From a story at wired.com:
No Longer Safe for Work: Blogs

Robert Mason (not his real name) would love to spend a few minutes during lunch catching up on blog posts from around the web, but his company doesn't allow it. The financial institution where Mason works as a vice president has security filters set up to block access to -- among other things -- any website that contains the phrase "blog" in the URL.

What's more, says Mason, such practices are becoming prevalent in corporate America, particularly in financial services. Mason sits on a roundtable privacy group of 20 of the country's largest banks. "My best understanding is that my company's anti-blog stance is the industry norm," he says.

Yes, blogging can be a waste of time at work. And I suppose that there's a risk employees will post sensitive information on blogs or comments. But, really, I think it's rather shortsighted to block blog access from the workplace. I, for example, use some technology related blogs as a legitimate part of the information gathering that my job requires. Were my company to attempt a wholesale block of blogs, they would take a valuable tool away from me that I use to do my job.

Read the full article....


Nov. 10th, 2005 04:07 am (UTC)
Blogging is *NOT* appropriate for work unless it's directly related to your work. Like a blog on SBS 2003 and how to install Exchange SP2. Otherwise, you're wasting the company's time!
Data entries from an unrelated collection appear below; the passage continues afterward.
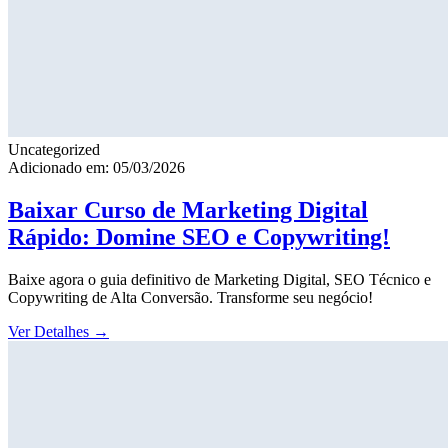
Uncategorized
Adicionado em: 05/03/2026
Baixar Curso de Marketing Digital
Rápido: Domine SEO e Copywriting!
Baixe agora o guia definitivo de Marketing Digital, SEO Técnico e
Copywriting de Alta Conversão. Transforme seu negócio!
Ver Detalhes
→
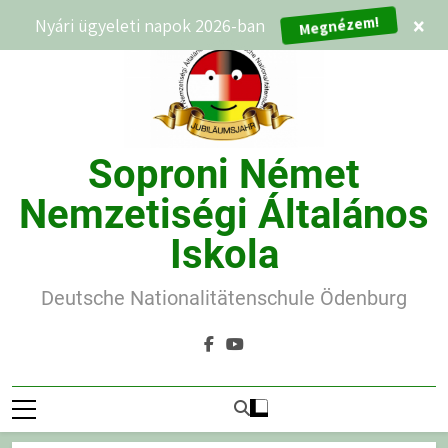
Ugrás
Nyári ügyeleti napok 2026-ban
×
Megnézem!
a
tartalomra
Soproni Német
Nemzetiségi Általános
Iskola
Deutsche Nationalitätenschule Ödenburg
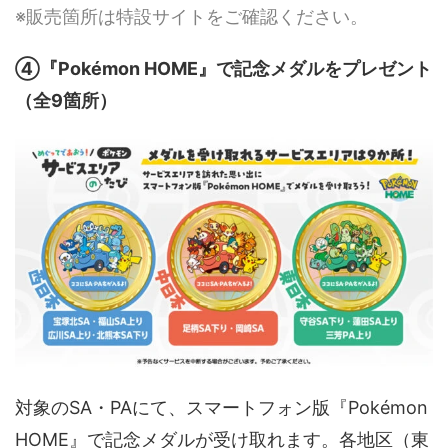
※販売箇所は特設サイトをご確認ください。
④『Pokémon HOME』で記念メダルをプレゼント
（全9箇所）
対象のSA・PAにて、スマートフォン版『Pokémon
HOME』で記念メダルが受け取れます。各地区（東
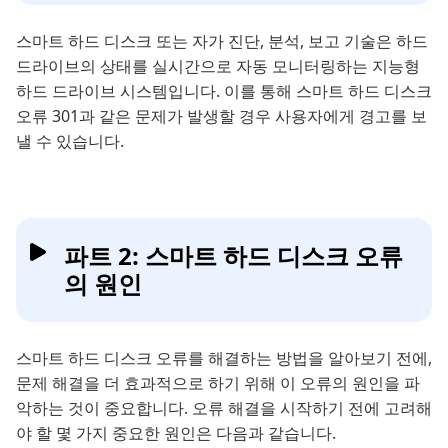
스마트 하드 디스크 또는 자가 진단, 분석, 보고 기술은 하드
드라이브의 상태를 실시간으로 자동 모니터링하는 지능형
하드 드라이브 시스템입니다. 이를 통해 스마트 하드 디스크
오류 301과 같은 문제가 발생할 경우 사용자에게 경고를 보
낼 수 있습니다.
파트 2: 스마트 하드 디스크 오류
의 원인
스마트 하드 디스크 오류를 해결하는 방법을 알아보기 전에,
문제 해결을 더 효과적으로 하기 위해 이 오류의 원인을 파
악하는 것이 중요합니다. 오류 해결을 시작하기 전에 고려해
야 할 몇 가지 중요한 원인은 다음과 같습니다.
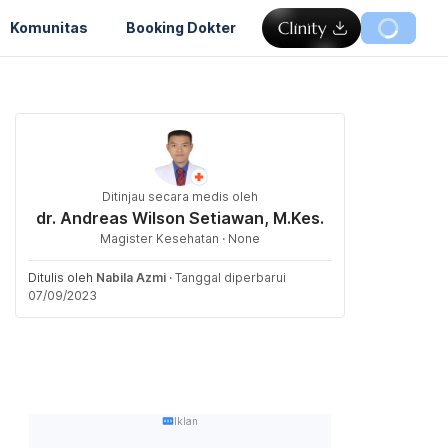
Komunitas
Booking Dokter
Ditinjau secara medis oleh
dr. Andreas Wilson Setiawan, M.Kes.
Magister Kesehatan · None
Ditulis oleh
Nabila Azmi
·
Tanggal diperbarui
07/09/2023
Iklan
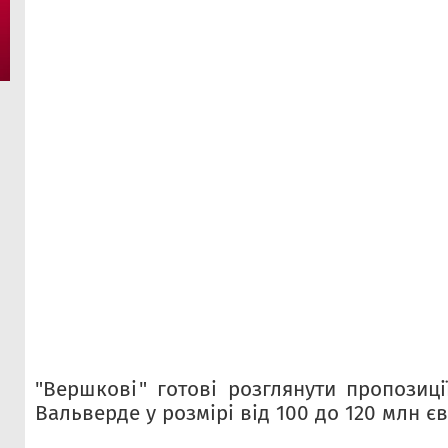
"Вершкові" готові розглянути пропозиц
Вальверде у розмірі від 100 до 120 млн єв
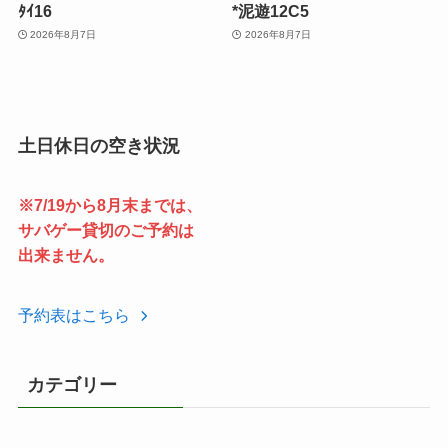
ﾀｲ16
*泥遊12C5
2026年8月7日
2026年8月7日
土日休日の空き状況
※7/19から8月末までは、
サバゲー貸切のご予約は
出来ません。
予約表はこちら
カテゴリー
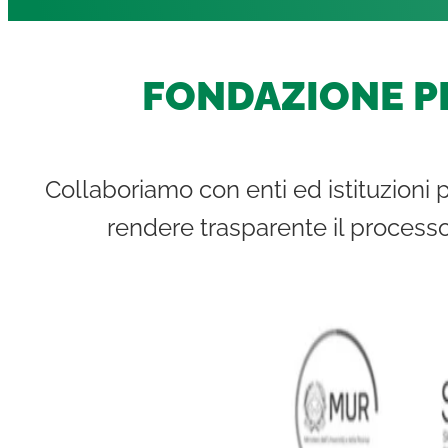
FONDAZIONE PE
Collaboriamo con enti ed istituzioni p
rendere trasparente il processo 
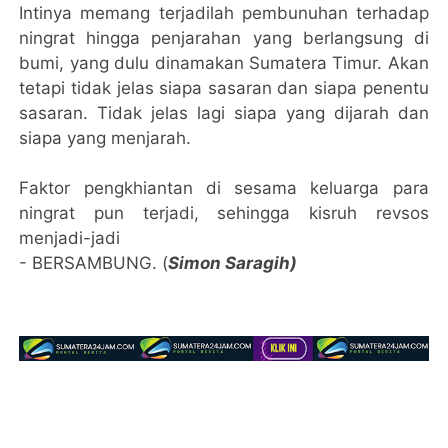
Intinya memang terjadilah pembunuhan terhadap
ningrat hingga penjarahan yang berlangsung di
bumi, yang dulu dinamakan Sumatera Timur. Akan
tetapi tidak jelas siapa sasaran dan siapa penentu
sasaran. Tidak jelas lagi siapa yang dijarah dan
siapa yang menjarah.
Faktor pengkhiantan di sesama keluarga para
ningrat pun terjadi, sehingga kisruh revsos
menjadi-jadi
- BERSAMBUNG. (
Simon Saragih)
(OK, so I'm a little mad right now because my co-worker has been watching online video clips lately, the boss knows, and hasn't done a thing!!!)


...and yes, still too lazy to deal with OpenID!
Nov. 10th, 2005 12:07 pm (UTC)
Sure, but the point was that even blogs that can be work-related are getting banned. Also, most companies allow people small breaks throughout the day, where it would be appropriate for non-work-related blogs to be checked.